Because of the pace of December, with its special decorations, parties, gifts, and other activities that people enjoy, people may be less likely to make time for personal devotion.

During Advent, the worship we encourage should be beyond the sanctuary, in the homes and private spaces of the lives of our church members. Some of the most important worship that will take place will be in the personal devotional space that people create this time of year. Because of the pace of December, with its special decorations, parties, gifts, and other activities that people enjoy, they may be less likely to make time for personal devotion. It is the role of the church to empower the spiritual focus of Advent.

Barbara, the associate pastor at the church Tom serves, asked a group of church members to talk about Advent and Christmas and share what the church could do to make the season more meaningful. One of the participants, Bill, shared that his family had a tradition of making an Advent log. The Advent log was essentially a traditional Advent wreath that used a log with five holes drilled into it for the candles. Bill shared how he and his father would prepare the log, stapling fresh greenery to its sides, and he described the joy of lighting the candles as the family shared daily devotions.
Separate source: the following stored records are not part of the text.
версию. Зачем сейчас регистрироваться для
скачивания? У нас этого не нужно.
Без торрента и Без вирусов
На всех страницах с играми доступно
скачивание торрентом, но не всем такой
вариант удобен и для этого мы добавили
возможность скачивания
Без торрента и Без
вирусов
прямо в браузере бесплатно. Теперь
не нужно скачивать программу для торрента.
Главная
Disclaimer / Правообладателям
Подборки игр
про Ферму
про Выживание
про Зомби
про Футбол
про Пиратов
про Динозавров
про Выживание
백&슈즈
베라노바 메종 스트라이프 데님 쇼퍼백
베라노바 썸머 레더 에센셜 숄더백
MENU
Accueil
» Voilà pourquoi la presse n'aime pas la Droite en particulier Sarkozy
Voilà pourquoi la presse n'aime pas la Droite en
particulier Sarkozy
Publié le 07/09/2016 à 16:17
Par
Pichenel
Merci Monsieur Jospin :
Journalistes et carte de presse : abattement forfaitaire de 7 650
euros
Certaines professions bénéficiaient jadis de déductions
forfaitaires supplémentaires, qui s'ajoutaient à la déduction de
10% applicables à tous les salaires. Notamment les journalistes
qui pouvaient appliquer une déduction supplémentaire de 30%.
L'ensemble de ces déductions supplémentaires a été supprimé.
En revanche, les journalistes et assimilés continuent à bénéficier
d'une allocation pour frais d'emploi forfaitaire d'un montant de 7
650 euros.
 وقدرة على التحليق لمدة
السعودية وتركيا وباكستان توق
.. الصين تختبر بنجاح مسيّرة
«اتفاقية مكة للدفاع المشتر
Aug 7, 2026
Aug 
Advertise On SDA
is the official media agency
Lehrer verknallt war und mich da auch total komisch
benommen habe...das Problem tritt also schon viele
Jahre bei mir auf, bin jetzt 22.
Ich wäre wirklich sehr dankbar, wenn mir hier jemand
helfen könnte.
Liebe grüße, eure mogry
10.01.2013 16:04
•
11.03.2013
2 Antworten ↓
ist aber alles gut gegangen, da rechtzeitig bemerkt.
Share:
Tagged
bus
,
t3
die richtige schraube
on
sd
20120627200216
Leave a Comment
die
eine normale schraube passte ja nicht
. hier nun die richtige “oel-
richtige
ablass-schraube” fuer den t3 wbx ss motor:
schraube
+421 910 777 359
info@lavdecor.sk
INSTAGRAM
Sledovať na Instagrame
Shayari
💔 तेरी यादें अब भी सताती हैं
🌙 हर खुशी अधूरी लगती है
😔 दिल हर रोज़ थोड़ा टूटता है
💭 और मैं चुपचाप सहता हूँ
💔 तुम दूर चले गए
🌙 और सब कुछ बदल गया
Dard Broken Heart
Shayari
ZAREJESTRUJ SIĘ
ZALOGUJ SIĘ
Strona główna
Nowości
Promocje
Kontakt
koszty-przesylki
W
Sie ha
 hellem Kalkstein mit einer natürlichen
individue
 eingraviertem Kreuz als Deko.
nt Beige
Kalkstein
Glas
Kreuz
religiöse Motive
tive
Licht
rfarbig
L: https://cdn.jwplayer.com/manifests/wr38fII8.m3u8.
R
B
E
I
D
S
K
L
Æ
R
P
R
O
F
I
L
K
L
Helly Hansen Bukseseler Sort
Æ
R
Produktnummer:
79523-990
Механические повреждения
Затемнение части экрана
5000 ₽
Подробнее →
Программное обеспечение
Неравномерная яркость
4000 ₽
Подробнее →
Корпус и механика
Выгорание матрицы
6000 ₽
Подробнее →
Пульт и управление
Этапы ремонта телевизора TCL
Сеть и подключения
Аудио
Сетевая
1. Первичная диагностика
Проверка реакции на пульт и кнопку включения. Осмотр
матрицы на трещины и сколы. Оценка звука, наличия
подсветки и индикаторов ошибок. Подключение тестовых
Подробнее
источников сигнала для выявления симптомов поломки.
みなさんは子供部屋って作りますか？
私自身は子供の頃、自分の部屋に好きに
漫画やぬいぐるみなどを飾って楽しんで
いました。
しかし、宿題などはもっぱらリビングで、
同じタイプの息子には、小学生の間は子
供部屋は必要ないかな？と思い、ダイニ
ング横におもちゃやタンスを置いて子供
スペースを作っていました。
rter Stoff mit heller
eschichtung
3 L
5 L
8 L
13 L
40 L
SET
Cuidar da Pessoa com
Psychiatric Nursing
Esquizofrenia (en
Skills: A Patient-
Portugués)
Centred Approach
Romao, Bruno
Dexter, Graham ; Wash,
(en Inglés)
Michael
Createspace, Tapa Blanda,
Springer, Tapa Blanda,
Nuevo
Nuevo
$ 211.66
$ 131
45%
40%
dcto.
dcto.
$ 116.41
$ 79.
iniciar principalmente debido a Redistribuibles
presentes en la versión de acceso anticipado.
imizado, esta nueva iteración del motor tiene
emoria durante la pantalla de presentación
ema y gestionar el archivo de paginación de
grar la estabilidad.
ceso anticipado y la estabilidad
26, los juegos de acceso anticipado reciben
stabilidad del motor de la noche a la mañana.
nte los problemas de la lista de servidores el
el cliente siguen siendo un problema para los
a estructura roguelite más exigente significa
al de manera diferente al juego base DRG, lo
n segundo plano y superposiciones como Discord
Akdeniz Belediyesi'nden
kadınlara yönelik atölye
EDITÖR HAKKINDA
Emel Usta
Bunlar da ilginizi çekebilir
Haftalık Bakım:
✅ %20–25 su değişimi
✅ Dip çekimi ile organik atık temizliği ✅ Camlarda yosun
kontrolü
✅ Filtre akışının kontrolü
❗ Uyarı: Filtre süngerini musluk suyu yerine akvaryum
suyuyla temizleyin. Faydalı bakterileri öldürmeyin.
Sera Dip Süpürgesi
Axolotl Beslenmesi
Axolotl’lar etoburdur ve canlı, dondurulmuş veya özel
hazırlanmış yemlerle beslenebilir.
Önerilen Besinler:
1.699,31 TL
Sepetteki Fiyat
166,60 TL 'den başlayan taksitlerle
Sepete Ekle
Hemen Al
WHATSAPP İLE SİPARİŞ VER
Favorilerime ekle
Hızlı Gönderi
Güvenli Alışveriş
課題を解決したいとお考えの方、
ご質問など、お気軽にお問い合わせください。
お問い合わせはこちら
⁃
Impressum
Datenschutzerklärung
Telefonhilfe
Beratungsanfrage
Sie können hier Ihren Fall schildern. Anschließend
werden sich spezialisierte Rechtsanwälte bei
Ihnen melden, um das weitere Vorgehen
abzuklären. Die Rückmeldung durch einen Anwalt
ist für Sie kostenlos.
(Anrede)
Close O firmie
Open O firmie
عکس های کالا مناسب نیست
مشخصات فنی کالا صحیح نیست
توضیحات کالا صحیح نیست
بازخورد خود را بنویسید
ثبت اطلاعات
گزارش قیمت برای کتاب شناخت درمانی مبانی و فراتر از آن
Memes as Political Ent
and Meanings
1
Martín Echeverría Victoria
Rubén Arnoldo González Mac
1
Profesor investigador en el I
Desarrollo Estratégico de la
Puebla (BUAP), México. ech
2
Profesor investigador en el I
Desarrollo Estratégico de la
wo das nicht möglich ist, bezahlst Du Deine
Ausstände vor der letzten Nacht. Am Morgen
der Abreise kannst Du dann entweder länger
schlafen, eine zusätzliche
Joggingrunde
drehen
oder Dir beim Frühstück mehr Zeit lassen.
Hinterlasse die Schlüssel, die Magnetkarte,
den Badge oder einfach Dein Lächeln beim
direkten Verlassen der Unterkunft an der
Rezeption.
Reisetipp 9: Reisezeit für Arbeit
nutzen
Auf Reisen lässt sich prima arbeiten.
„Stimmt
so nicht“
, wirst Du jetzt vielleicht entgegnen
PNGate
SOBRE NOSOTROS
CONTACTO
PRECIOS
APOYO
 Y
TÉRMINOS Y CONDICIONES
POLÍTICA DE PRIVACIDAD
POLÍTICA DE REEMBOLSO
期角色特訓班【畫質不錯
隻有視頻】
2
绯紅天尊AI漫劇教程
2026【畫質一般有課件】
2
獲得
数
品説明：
Tom realized that Bill’s father had taken an Advent wreath and combined three elements that no boy could resist: wood, power tools, and fire. Building on this idea, a group of men in the church was organized to gather logs, pre-drill the holes, cut greens, and invite the congregation to come prepare Advent logs. Advent candles and devotional booklets were provided. Over one hundred families and individuals gathered to make their own Advent logs. The congregation was challenged to set apart time each day to light the Advent candles and share a daily devotion.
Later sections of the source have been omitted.